Zhongguo Fei Ai Za Zhi. 2009 Jan 20;12(1):38-43. doi: 10.3779/j.issn.1009-3419.2009.01.006.
Platinum plus the third-generation agent doublet chemotherapy is the standard regimens and first line chemotherapy for advanced non-small cell lung cancer (NSCLC). The aim of this study is to determine the benefits and harms of platinum plus gemcitabine or vinorelbine for advanced NSCLC.
The databases PubMed, CENTRAL, EMBASE and Chinese Biomedical Literature database were retrieved by using the key words "non small cell lung cancer" or "Carcinoma, Non Small Cell Lung" so as to search the studies about the randomized controlled clinical trials (RCT) that had compared the gemcitabine plus platinum versus vinorelbine plus platinum for advanced NSCLC. A meta-analysis was conducted.
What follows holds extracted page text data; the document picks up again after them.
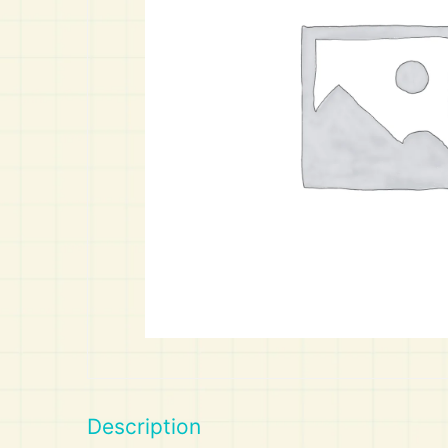
Art
Calculator
Description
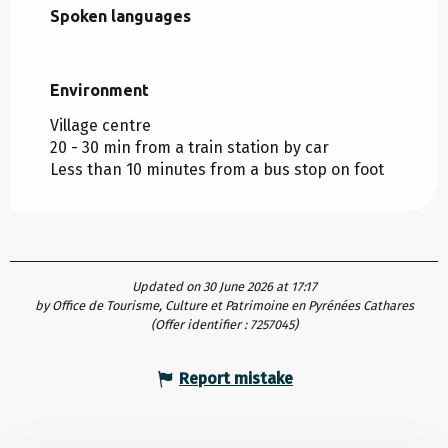
Spoken languages
Spoken languages
Environment
Environment
Village centre
20 - 30 min from a train station by car
Less than 10 minutes from a bus stop on foot
Updated on 30 June 2026 at 17:17
by Office de Tourisme, Culture et Patrimoine en Pyrénées Cathares
(Offer identifier :
7257045
)
Report mistake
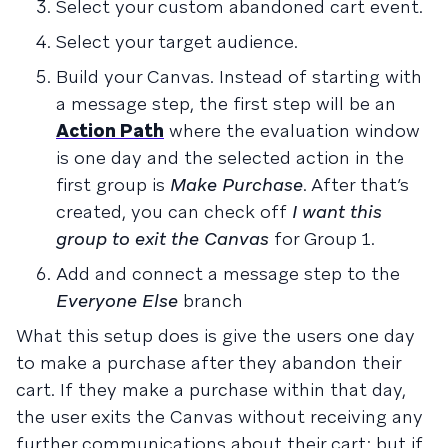
Select your custom abandoned cart event.
Select your target audience.
Build your Canvas. Instead of starting with
a message step, the first step will be an
Action Path
where the evaluation window
is one day and the selected action in the
first group is
Make Purchase
. After that’s
created, you can check off
I want this
group to exit the Canvas
for Group 1.
Add and connect a message step to the
Everyone Else
branch
What this setup does is give the users one day
to make a purchase after they abandon their
cart. If they make a purchase within that day,
the user exits the Canvas without receiving any
further communications about their cart; but if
Nine randomized controlled trials, with total 2 186 patients, were included. The overall response rate and one-year survival rate of the gemcitabine group were not significantly different from that of vinorelbine regimen (RR=0.91, 95%CI: 0.81-1.03, P =0.15; RR=1.06, 95%CI: 0.96-1.18, P =0.27, respectively). The incidence rate of grade 3-4 netropenia, constipation, phlebitis and grade 1-4 neuropathy were higher in vinorelbine group, just like higher incidence rate of grade 3-4 thrombocytopenia in the gemcitabine group.
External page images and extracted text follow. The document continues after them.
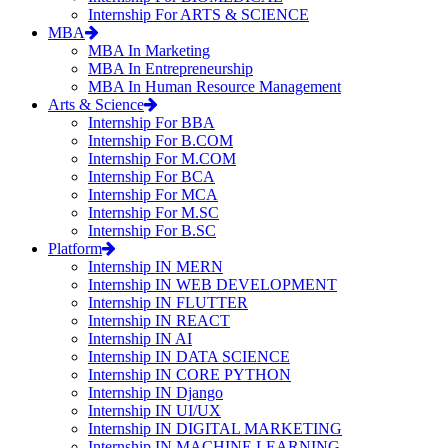
Internship For ARTS & SCIENCE
MBA
MBA In Marketing
MBA In Entrepreneurship
MBA In Human Resource Management
Arts & Science
Internship For BBA
Internship For B.COM
Internship For M.COM
Internship For BCA
Internship For MCA
Internship For M.SC
Internship For B.SC
Platform
Internship IN MERN
Internship IN WEB DEVELOPMENT
Internship IN FLUTTER
Internship IN REACT
Internship IN AI
Internship IN DATA SCIENCE
Internship IN CORE PYTHON
Internship IN Django
Internship IN UI/UX
Internship IN DIGITAL MARKETING
Internship IN MACHINE LEARNING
The curative effects of the gemcitabine or vinorelbine plus platinum regimens are similar. The choice of gemcitabine or vinorelbine depends on the toxicity of the drugs and patients' tolerance.
铂类联合第三代药物的双联化疗是晚期非小细胞肺癌(NSCLC)的标准方案和一线化疗方案。本研究的目的是确定铂类联合吉西他滨或长春瑞滨治疗晚期NSCLC的获益与危害。
通过使用关键词“非小细胞肺癌”或“非小细胞肺癌癌”检索PubMed、CENTRAL、EMBASE和中国生物医学文献数据库,以查找比较吉西他滨联合铂类与长春瑞滨联合铂类治疗晚期NSCLC的随机对照临床试验(RCT)研究。进行荟萃分析。
纳入9项随机对照试验,共2186例患者。吉西他滨组的总缓解率和一年生存率与长春瑞滨方案无显著差异(RR = 0.91,95%CI:0.81 - 1.03,P = 0.15;RR = 1.06,95%CI:0.96 - 1.18,P = 0.27)。长春瑞滨组3 - 4级中性粒细胞减少、便秘、静脉炎和1 - 4级神经病变的发生率较高,而吉西他滨组3 - 4级血小板减少的发生率较高。
吉西他滨或长春瑞滨联合铂类方案的疗效相似。吉西他滨或长春瑞滨的选择取决于药物的毒性和患者的耐受性。